Try it
All entries need to be written out again exactly, without their pictures.

Stored items
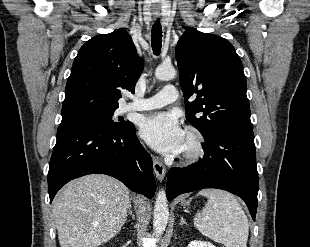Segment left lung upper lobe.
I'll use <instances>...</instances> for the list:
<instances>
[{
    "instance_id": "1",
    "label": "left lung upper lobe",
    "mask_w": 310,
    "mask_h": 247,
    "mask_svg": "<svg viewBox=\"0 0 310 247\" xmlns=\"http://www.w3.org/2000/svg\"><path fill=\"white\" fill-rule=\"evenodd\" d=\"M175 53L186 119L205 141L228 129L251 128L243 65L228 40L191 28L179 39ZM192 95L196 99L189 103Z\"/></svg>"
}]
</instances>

Written response
Segment left lung upper lobe.
I'll use <instances>...</instances> for the list:
<instances>
[{
    "instance_id": "1",
    "label": "left lung upper lobe",
    "mask_w": 310,
    "mask_h": 247,
    "mask_svg": "<svg viewBox=\"0 0 310 247\" xmlns=\"http://www.w3.org/2000/svg\"><path fill=\"white\" fill-rule=\"evenodd\" d=\"M175 53L186 119L205 141L228 129L251 128L243 65L228 40L191 28L179 39ZM192 95L196 99L189 103Z\"/></svg>"
}]
</instances>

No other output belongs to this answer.